* _INSTRUCTIONS FOR THE TASK_:
One range is to be output from the listing below, exactly as written: the line with "Liên Hệ Zalo: 098 2770404" to the line with "Перший сеньйорський турнір", both kept.

⁂

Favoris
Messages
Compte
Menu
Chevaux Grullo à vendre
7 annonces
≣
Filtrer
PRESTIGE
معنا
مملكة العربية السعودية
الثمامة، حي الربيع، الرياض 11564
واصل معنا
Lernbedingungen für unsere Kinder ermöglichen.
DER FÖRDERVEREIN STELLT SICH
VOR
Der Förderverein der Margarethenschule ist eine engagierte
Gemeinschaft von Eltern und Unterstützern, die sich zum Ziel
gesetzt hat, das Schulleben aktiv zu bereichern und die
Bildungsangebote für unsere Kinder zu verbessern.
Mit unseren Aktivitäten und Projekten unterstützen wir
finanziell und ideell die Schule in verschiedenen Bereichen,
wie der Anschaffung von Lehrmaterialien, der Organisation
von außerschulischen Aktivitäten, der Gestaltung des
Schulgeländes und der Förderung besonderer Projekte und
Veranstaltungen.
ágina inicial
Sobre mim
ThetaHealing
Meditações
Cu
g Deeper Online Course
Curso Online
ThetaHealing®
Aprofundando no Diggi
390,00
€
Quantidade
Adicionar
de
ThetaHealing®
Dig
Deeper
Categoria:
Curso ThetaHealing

⁂

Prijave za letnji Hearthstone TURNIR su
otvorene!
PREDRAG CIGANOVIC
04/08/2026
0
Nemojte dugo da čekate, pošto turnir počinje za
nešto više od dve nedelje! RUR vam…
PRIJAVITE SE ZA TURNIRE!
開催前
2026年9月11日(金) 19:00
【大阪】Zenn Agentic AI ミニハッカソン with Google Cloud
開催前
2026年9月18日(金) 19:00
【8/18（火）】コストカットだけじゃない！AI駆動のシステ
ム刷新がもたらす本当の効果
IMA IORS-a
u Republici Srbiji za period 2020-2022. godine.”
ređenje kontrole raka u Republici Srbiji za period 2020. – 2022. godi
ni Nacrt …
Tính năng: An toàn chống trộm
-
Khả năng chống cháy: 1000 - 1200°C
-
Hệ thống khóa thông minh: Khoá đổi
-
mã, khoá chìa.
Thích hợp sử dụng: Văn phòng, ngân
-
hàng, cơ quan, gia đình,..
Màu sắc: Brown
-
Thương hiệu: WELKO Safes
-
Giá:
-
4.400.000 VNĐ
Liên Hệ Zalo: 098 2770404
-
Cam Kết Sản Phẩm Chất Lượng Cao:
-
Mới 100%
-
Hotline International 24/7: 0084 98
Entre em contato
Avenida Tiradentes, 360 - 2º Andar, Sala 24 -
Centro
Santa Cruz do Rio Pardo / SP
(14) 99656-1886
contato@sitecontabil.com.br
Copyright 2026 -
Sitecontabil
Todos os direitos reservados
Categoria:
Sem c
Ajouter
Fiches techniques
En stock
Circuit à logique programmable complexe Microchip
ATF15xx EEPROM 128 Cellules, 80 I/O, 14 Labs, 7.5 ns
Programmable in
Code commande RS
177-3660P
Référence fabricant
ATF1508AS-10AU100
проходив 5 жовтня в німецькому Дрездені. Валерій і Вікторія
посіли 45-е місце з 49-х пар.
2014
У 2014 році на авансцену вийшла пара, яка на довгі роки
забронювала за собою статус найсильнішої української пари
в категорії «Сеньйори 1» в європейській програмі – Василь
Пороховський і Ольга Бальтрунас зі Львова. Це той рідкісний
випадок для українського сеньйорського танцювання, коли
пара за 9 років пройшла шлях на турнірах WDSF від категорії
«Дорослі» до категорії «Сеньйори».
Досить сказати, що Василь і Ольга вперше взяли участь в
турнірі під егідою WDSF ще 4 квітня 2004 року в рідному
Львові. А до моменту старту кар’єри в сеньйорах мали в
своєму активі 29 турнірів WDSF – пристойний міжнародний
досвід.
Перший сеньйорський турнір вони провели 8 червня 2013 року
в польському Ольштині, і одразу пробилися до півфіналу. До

⁂

* _ANSWER BELOW_:
Liên Hệ Zalo: 098 2770404
-
Cam Kết Sản Phẩm Chất Lượng Cao:
-
Mới 100%
-
Hotline International 24/7: 0084 98
Entre em contato
Avenida Tiradentes, 360 - 2º Andar, Sala 24 -
Centro
Santa Cruz do Rio Pardo / SP
(14) 99656-1886
contato@sitecontabil.com.br
Copyright 2026 -
Sitecontabil
Todos os direitos reservados
Categoria:
Sem c
Ajouter
Fiches techniques
En stock
Circuit à logique programmable complexe Microchip
ATF15xx EEPROM 128 Cellules, 80 I/O, 14 Labs, 7.5 ns
Programmable in
Code commande RS
177-3660P
Référence fabricant
ATF1508AS-10AU100
проходив 5 жовтня в німецькому Дрездені. Валерій і Вікторія
посіли 45-е місце з 49-х пар.
2014
У 2014 році на авансцену вийшла пара, яка на довгі роки
забронювала за собою статус найсильнішої української пари
в категорії «Сеньйори 1» в європейській програмі – Василь
Пороховський і Ольга Бальтрунас зі Львова. Це той рідкісний
випадок для українського сеньйорського танцювання, коли
пара за 9 років пройшла шлях на турнірах WDSF від категорії
«Дорослі» до категорії «Сеньйори».
Досить сказати, що Василь і Ольга вперше взяли участь в
турнірі під егідою WDSF ще 4 квітня 2004 року в рідному
Львові. А до моменту старту кар’єри в сеньйорах мали в
своєму активі 29 турнірів WDSF – пристойний міжнародний
досвід.
Перший сеньйорський турнір вони провели 8 червня 2013 року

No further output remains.